Norwood Scale: Classifying male pattern baldness
The Norwood scale (also known as the Hamilton-Norwood scale) is the "gold standard" as a system of alopecia classification. It is used to measure the extent and pattern of male pattern baldness or androgenetic alopecia. Men typically lose their hair in one of many common patterns over several decades. The Norwood scale provides us with a simple reference image that indicates the different phases or stages of baldness.
There are many other scales to classify baldness used by doctors, researchers, and hair transplant specialists. Some rating scales include both sexes or focus on the female pattern of alopecia.
How many stages does the Norwood Scale have?
The Norwood scale, however, is the form of measurement most commonly used by clinicians for primarily academic purposes. It provides a benchmark for diagnosing the spread of baldness, discussing different treatment options, and measuring its effectiveness.
This scale consists of 7 stages, within which we can find various subdivisions that help us to exemplify in a simple way the evolution of baldness. Each of these stages or phases measure the progress and pattern of hair loss.
What are the 7 stages?
There is no significant hair loss or recession of the front line.
There is a slight recession of the front line around the storms. This is also known as an adult frontline or maturity frontline.
The first significant clinical signs of baldness become apparent. The front line presents a deep recession in the two periods, its image begins to appear with a shape like the letters M, U or V. The recession areas are seen completely empty or with few hairs throughout the area.
Stage 3 vertex.
The front line remains as in stage 2, but there is significant hair loss of hair in the upper area of the scalp or crown (vertex).
The recession of the frontal line is more severe than in stage 2, there is total hair loss or few hairs covering the vertex.
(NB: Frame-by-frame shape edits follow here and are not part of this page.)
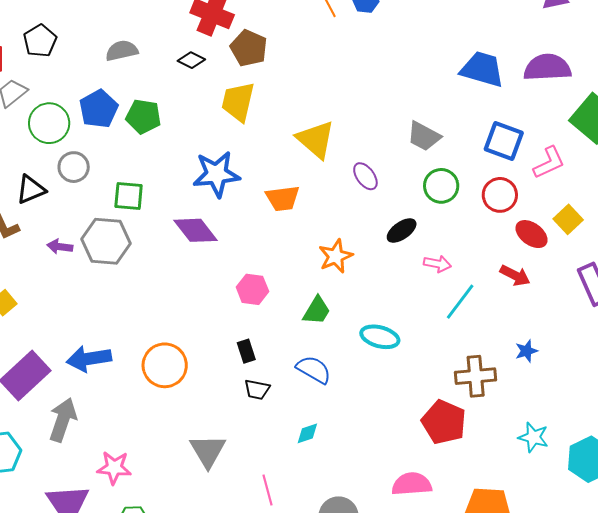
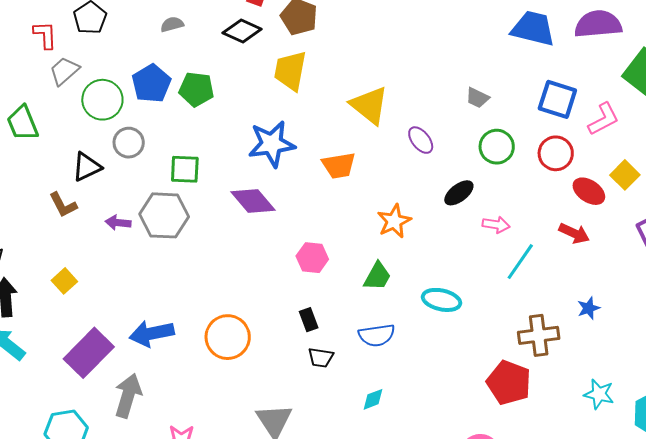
gray semicircle: (122, 51) -> (172, 24), size x0.7
black diamond: (191, 60) -> (242, 31), size x1.4
gray trapezoid: (424, 136) -> (477, 98), size x0.7
blue semicircle: (314, 370) -> (377, 335), turned 144

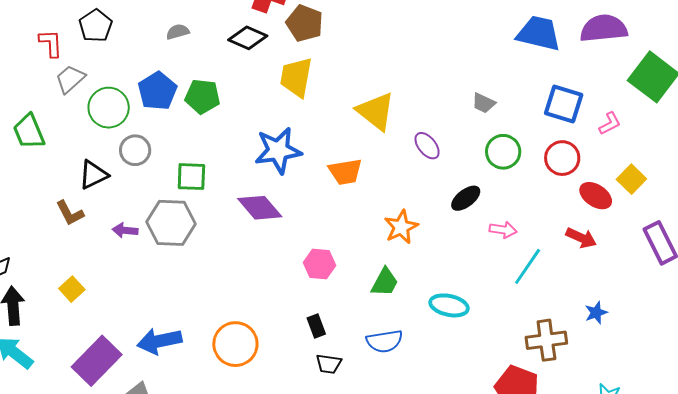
pink L-shape: (604, 119) -> (610, 123), size x0.7

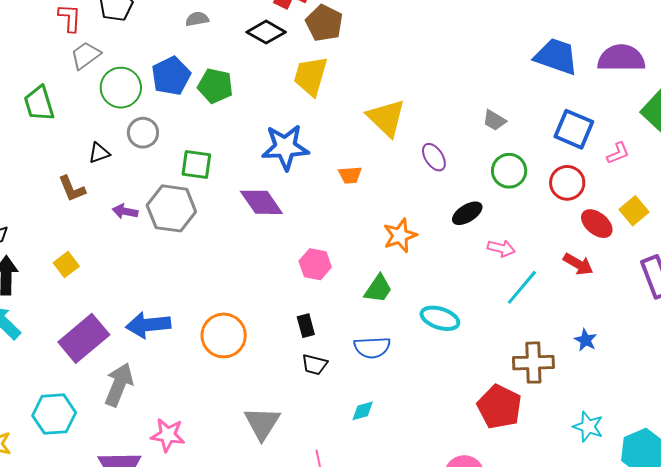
orange trapezoid: (345, 172) -> (350, 175), size x0.7
black triangle: (93, 175) -> (99, 153), size x0.7
blue star: (596, 313) -> (586, 340), turned -30

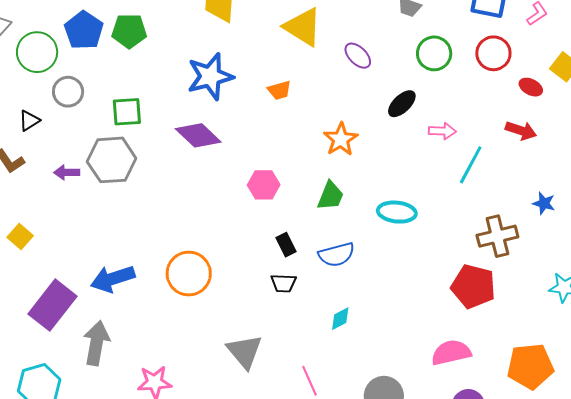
red ellipse: (597, 224) -> (531, 87), size x0.7
black rectangle: (306, 326) -> (286, 245), moved

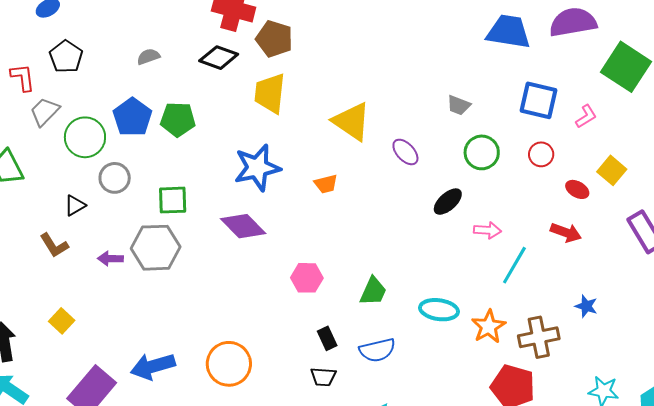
red circle: (493, 53) -> (541, 154), size x0.7
orange star: (341, 139) -> (489, 327), moved

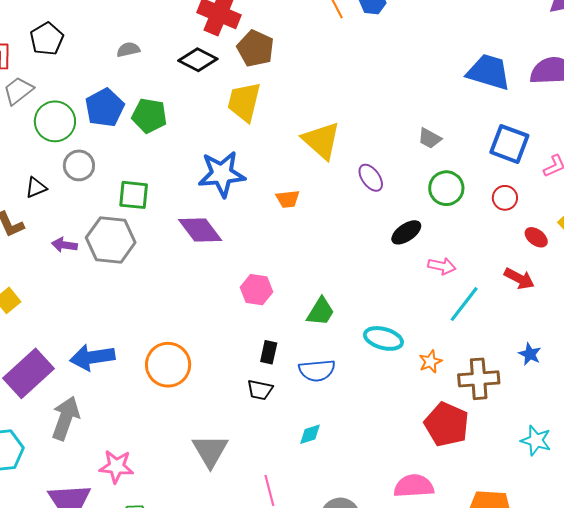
orange star: (489, 327) -> (430, 362), size x0.7
black rectangle: (327, 338) -> (269, 352), turned 30

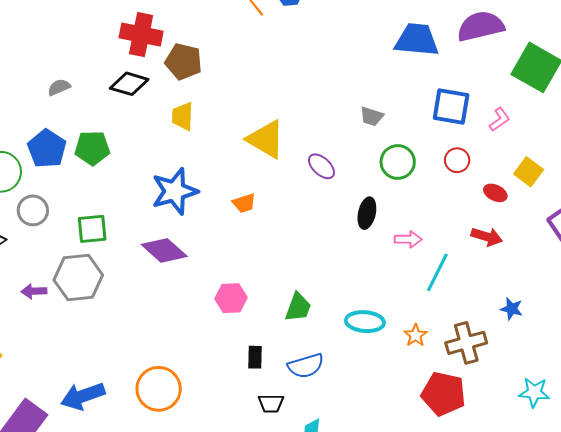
yellow trapezoid: (244, 102) -> (183, 116), size x0.7
black ellipse: (406, 232) -> (367, 213), turned -32
black trapezoid: (260, 390) -> (271, 403), moved

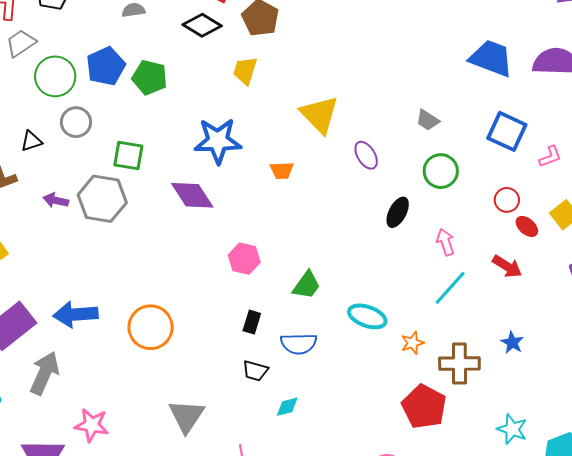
red circle: (457, 160) -> (507, 200), moved
pink arrow: (408, 239) -> (446, 242), moved, turned -124

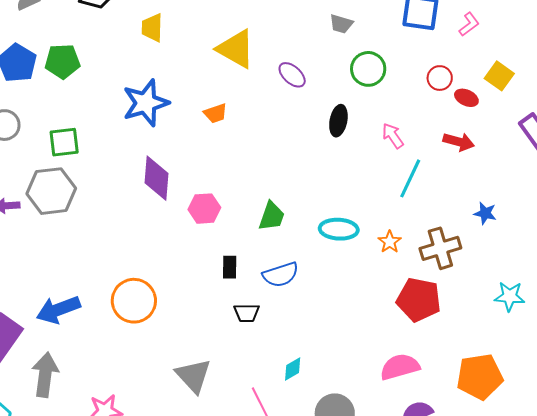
purple diamond: (192, 195) -> (157, 178), moved, turned 54
cyan diamond: (287, 407) -> (293, 369), moved

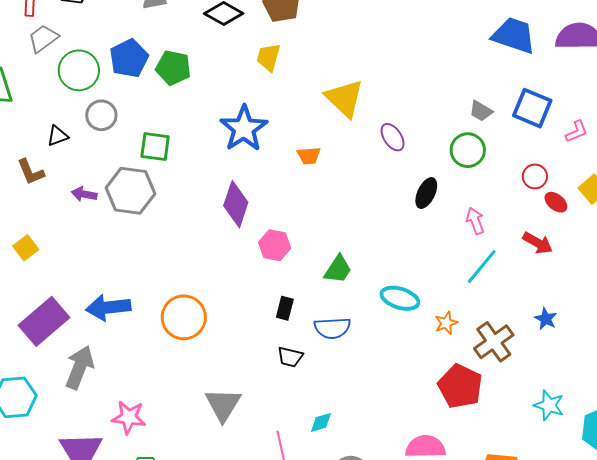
gray trapezoid: (341, 24) -> (481, 111), moved
blue star: (146, 103) -> (244, 128), turned -30
brown cross: (440, 248) -> (494, 342), turned -33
The two areas of hair loss are separated by a hair band that connects the remaining hair on each side of the head.
The two areas of hair loss are wider than in stage 4. They are still separate but the band between them is narrower and the hair is less dense.
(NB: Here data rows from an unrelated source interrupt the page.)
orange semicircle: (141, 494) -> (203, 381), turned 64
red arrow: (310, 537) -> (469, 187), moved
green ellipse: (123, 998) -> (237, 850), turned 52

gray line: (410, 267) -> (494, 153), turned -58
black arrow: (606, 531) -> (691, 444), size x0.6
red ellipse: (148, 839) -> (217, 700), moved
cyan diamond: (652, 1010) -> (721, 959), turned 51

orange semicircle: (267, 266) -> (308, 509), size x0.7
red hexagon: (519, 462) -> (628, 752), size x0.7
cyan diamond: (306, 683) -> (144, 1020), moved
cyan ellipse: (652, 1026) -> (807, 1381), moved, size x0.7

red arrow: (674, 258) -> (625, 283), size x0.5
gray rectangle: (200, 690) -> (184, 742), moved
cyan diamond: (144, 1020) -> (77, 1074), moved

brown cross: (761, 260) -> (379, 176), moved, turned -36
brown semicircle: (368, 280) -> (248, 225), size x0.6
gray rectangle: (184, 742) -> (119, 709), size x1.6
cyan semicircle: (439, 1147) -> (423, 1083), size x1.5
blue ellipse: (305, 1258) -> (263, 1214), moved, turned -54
Temporary bald patches join alopecic patches at the vertex. The hair band across the top of the head is missing or there is too little hair density.
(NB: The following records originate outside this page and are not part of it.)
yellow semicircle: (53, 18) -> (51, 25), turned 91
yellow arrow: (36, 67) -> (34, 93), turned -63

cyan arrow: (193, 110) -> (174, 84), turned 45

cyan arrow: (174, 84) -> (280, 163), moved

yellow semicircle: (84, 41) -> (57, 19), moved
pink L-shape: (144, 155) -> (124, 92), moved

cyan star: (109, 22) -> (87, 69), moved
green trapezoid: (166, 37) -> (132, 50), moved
The most advanced stage of hair loss, only a band around the head is maintained with hair. Normally this is not observed with sufficient density or the hair appears very thin.
Norwood "class" A.
Class A is a variant of the Norwood scale, where a slight variation and a less common progression of hair loss are observed. The main differences are that the front line has a uniform recession, without maintaining an island of hair in the middle area, and there is no baldness in the vertex area. Instead, the front line progresses directly from the front to the back.